* **Records**
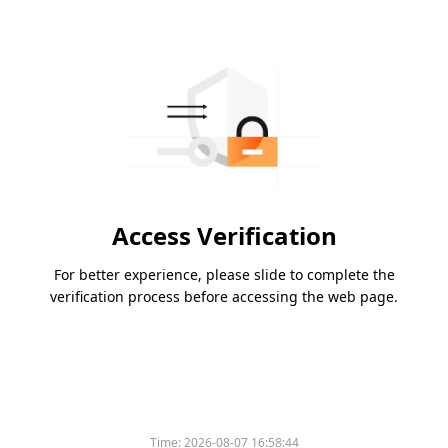
Access Verification
For better experience, please slide to complete the
verification process before accessing the web page.
Time:
2026-08-07 16:58:44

* **Work order**
All of the data should be returned word for word, with each picture left out.

* **Solution for this exercise**
Access Verification
For better experience, please slide to complete the
verification process before accessing the web page.
Time:
2026-08-07 16:58:44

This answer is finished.